The atmosphere extends upward for many hundreds of kilometers. Its upper boundary, at an altitude of about 2000-3000 km, to a certain extent conditional, since the gases that make up it, gradually rarefied, pass into the world space. The chemical composition of the atmosphere, pressure, density, temperature and its other physical properties change with height. As mentioned earlier, the chemical composition of air up to a height of 100 km does not change significantly. Somewhat higher, the atmosphere also consists mainly of nitrogen and oxygen. But at altitudes 100-110 km, Under the influence of ultraviolet radiation from the sun, oxygen molecules are split into atoms and atomic oxygen appears. Above 110-120 km almost all of the oxygen becomes atomic. It is assumed that above 400-500 km the gases that make up the atmosphere are also in the atomic state.

Air pressure and density decrease rapidly with height. Although the atmosphere extends upwards for hundreds of kilometers, most of it is located in a rather thin layer adjacent to the earth's surface in its lowest parts. So, in the layer between sea level and altitudes 5-6 km half of the mass of the atmosphere is concentrated in layer 0-16 km-90%, and in the layer 0-30 km- 99%. The same rapid decrease in air mass occurs above 30 km. If weight 1 m 3 air at the earth's surface is 1033 g, then at a height of 20 km it is equal to 43 g, and at a height of 40 km only 4 years

At an altitude of 300-400 km and above, the air is so rarefied that during the day its density changes many times. Studies have shown that this change in density is related to the position of the Sun. The highest air density is around noon, the lowest at night. This is partly explained by the fact that the upper layers of the atmosphere react to changes in the electromagnetic radiation of the Sun.

The change in air temperature with height is also uneven. According to the nature of the change in temperature with height, the atmosphere is divided into several spheres, between which there are transitional layers, the so-called pauses, where the temperature changes little with height.

Here are the names and main characteristics of spheres and transition layers.

Let us present the basic data on the physical properties of these spheres.

Troposphere. The physical properties of the troposphere are largely determined by the influence of the earth's surface, which is its lower boundary. The highest height of the troposphere is observed in the equatorial and tropical zones. Here it reaches 16-18 km and relatively little subject to daily and seasonal changes. Above the polar and adjacent regions, the upper boundary of the troposphere lies on average at a level of 8-10 km. In mid-latitudes, it ranges from 6-8 to 14-16 km.

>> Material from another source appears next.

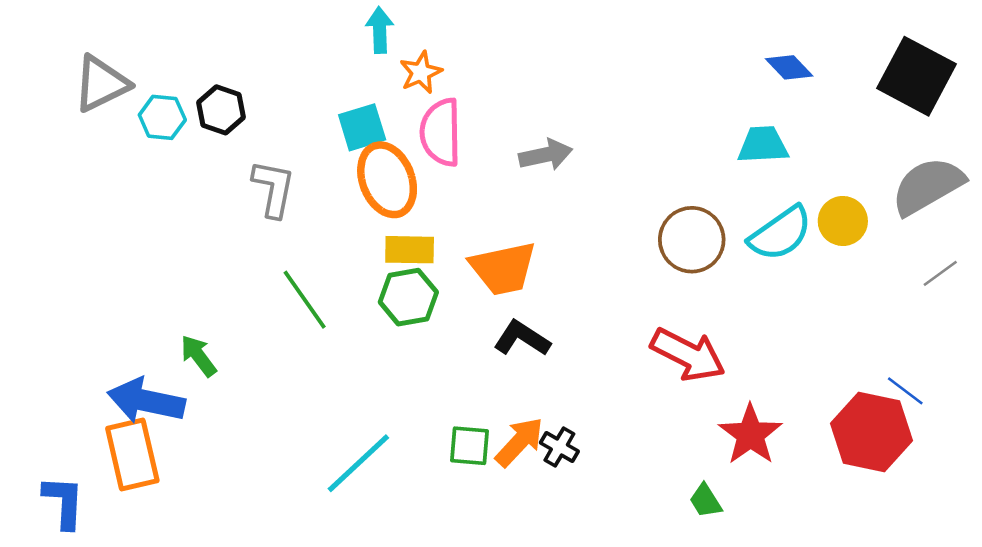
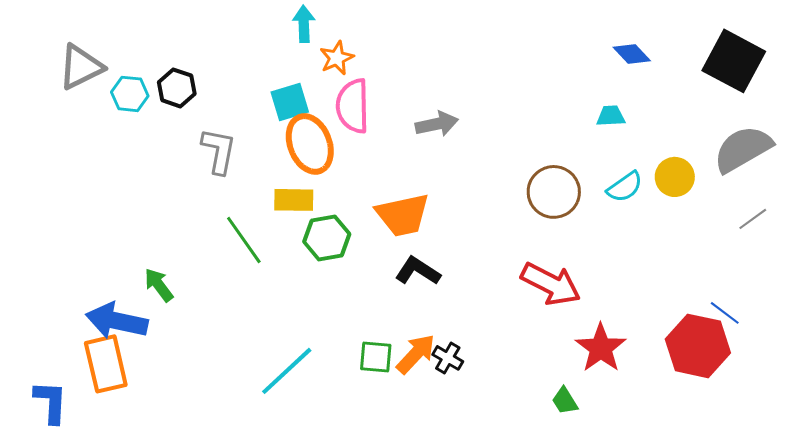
cyan trapezoid: (763, 145) -> (611, 116), size x0.7
cyan semicircle: (780, 233) -> (625, 187), size x0.7
yellow rectangle: (410, 250) -> (294, 200), moved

The vertical power of the troposphere depends significantly on the nature of atmospheric processes. Often during the day, the upper boundary of the troposphere over a given point or area drops or rises by several kilometers. This is mainly due to changes in air temperature.

More than 4/5 of the mass of the earth's atmosphere and almost all of the water vapor contained in it are concentrated in the troposphere. In addition, from the earth's surface to the upper limit of the troposphere, the temperature drops by an average of 0.6° for every 100 m, or 6° for 1 km uplift . This is due to the fact that the air in the troposphere is heated and cooled mainly from the surface of the earth.

According to the influx solar energy temperature decreases from the equator to the poles. So, average temperature air at the earth's surface at the equator reaches + 26 °, over the polar regions in winter -34 °, -36 °, and in summer about 0 °. Thus, the temperature difference between the equator and the pole is 60° in winter and only 26° in summer. True, such low temperatures in the Arctic in winter are observed only near the surface of the earth due to cooling of the air over the ice expanses.

In winter, in Central Antarctica, the air temperature on the surface of the ice sheet is even lower. At Vostok station in August 1960, the lowest temperature on the globe was recorded -88.3°, and most often in Central Antarctica it is -45°, -50°.

From a height, the temperature difference between the equator and the pole decreases. For example, at height 5 km at the equator the temperature reaches -2°, -4°, and at the same height in the Central Arctic -37°, -39° in winter and -19°, -20° in summer; therefore, the temperature difference in winter is 35-36°, and in summer 16-17°. In the southern hemisphere, these differences are somewhat larger.

The energy of atmospheric circulation can be determined by equator-pole temperature contracts. Since the temperature contrasts are greater in winter, atmospheric processes are more intense than in summer. This also explains the fact that the prevailing westerly winds in the troposphere in winter have higher speeds than in summer. In this case, the wind speed, as a rule, increases with height, reaching a maximum at the upper boundary of the troposphere. Horizontal transport is accompanied by vertical air movements and turbulent (disordered) movement. Due to the rise and fall of large volumes of air, clouds form and disperse, precipitation occurs and stops. The transition layer between the troposphere and the overlying sphere is tropopause. Above it lies the stratosphere.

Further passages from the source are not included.